In [26]:
import numpy as np
import pandas as pd
from sklearn.pipeline import Pipeline
from sklearn.impute import SimpleImputer
from sklearn.preprocessing import StandardScaler, OneHotEncoder, LabelEncoder
from sklearn.base import BaseEstimator, TransformerMixin
from sklearn.compose import ColumnTransformer
from sklearn.preprocessing import FunctionTransformer
from datetime import datetime
import dill
from sklearn import set_config
import pickle

In [27]:
train_data = pd.read_csv('../../data/raw/train.csv',  encoding= 'unicode_escape')
y_train = train_data["Unusual"]                      #defining the labels
X_train = train_data.drop(["Unusual"], axis=1)
X_train.head()

Data_df = pd.read_csv('../../data/raw/data.csv',  encoding= 'unicode_escape')
Data = Data_df.drop(["Unusual"], axis=1)
Data['CellName'].unique()
# get unique values of column 'B' as a NumPy array
categories = np.unique(Data['CellName'])

In [28]:
# Define custom transformers
class NullEncoder(BaseEstimator, TransformerMixin):
    def __init__(self):
        pass
    
    def fit(self, X, y=None):
        return self
    
    def transform(self, X):
        X.replace(['#¡VALOR!'], np.nan, inplace=True)
        X.replace(['#Â¡VALOR!'], np.nan, inplace=True)
        return X
    
class TimeConversation(BaseEstimator, TransformerMixin):
    def __init__(self):
        pass
    
    def fit(self, X, y=None):
        return self
    
    def transform(self, X):
        # convert time to seconds
        X['Time'] = X['Time'].astype(str) + ':00'
        X['Time'] = pd.to_timedelta(X['Time']).dt.total_seconds()
        return X
    
class ObjectToFloat(BaseEstimator, TransformerMixin):
    def __init__(self):
        pass
    
    def fit(self, X, y=None):
        return self
    
    def transform(self, X):
        X['maxUE_UL+DL'] = X['maxUE_UL+DL'].astype(float)
        return X
    
class OneHotEncoding(BaseEstimator, TransformerMixin):
    def __init__(self,categories):
        self.categories = categories
        pass
    
    def fit(self, X, y=None):
        return self
    
    def transform(self, X):
        
        # Initialize the OneHotEncoder object
        one_hot_encoder = OneHotEncoder(categories=[categories])
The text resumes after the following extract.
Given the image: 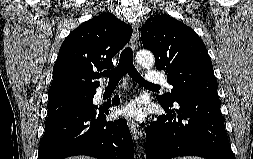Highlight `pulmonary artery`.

        # Fit and transform the categorical variable using OneHotEncoder
        one_hot_encoded = one_hot_encoder.fit_transform(X[['CellName']])

        # Convert the sparse matrix to a dense array and create a new dataframe
        one_hot_encoded_df = pd.DataFrame(one_hot_encoded.toarray(), columns=one_hot_encoder.get_feature_names_out(['CellName']))

        # Concatenate the one hot encoded dataframe with the original dataframe
        X = pd.concat([X, one_hot_encoded_df], axis=1)

        return X.drop(["CellName"], axis=1)

class Scaling(BaseEstimator, TransformerMixin):
    def __init__(self):
        pass
    
    def fit(self, X, y=None):
        return self
    
    def transform(self, X):
        # Initialize the StandardScaler object
        scaler = StandardScaler()

        # Select only the float columns to scale
        float_cols = X.select_dtypes(include=['float']).columns.tolist()

        # Scale the float columns using StandardScaler and replace the original data with the scaled data
        X[float_cols] = scaler.fit_transform(X[float_cols])
        return X

In [29]:
pipe = Pipeline([
("SetNull",NullEncoder()),
("TimeConversion",TimeConversation()),
("ObjectToFloat",ObjectToFloat()),
("Scaling",Scaling()),
("OneHotEncoding",OneHotEncoding(categories=categories))  
])
pipe.fit(X_train)

Pipeline(steps=[('SetNull', NullEncoder()),
                ('TimeConversion', TimeConversation()),
                ('ObjectToFloat', ObjectToFloat()), ('Scaling', Scaling()),
                ('OneHotEncoding',
                 OneHotEncoding(categories=array(['10ALTE', '10BLTE', '10CLTE', '1ALTE', '1BLTE', '1CLTE', '2ALTE',
       '3ALTE', '3BLTE', '3CLTE', '4ALTE', '4BLTE', '4CLTE', '5ALTE',
       '5BLTE', '5CLTE', '6ALTE', '6BLTE', '6CLTE', '6ULTE', '6VLTE',
       '6WLTE', '7ALTE', '7BLTE', '7CLTE', '7ULTE', '7VLTE', '7WLTE',
       '8ALTE', '8BLTE', '8CLTE', '9ALTE', '9BLTE'], dtype=object)))])

In [30]:
#dill.dump(pipe, 'PreprocessingPipeline2.0.joblib')

with open('PreprocessingPipeline2.0.pkl', 'wb') as f:
    dill.dump((pipe,categories), f)

In [None]:
data = pipe.fit_transform(X_train)
data

In [None]:
set_config(display="diagram")
pipe

In [None]:
data = pipe.fit_transform(X_train)
data

In [None]:
dump(pipe, 'PreprocessingPipeline2.0.pkl')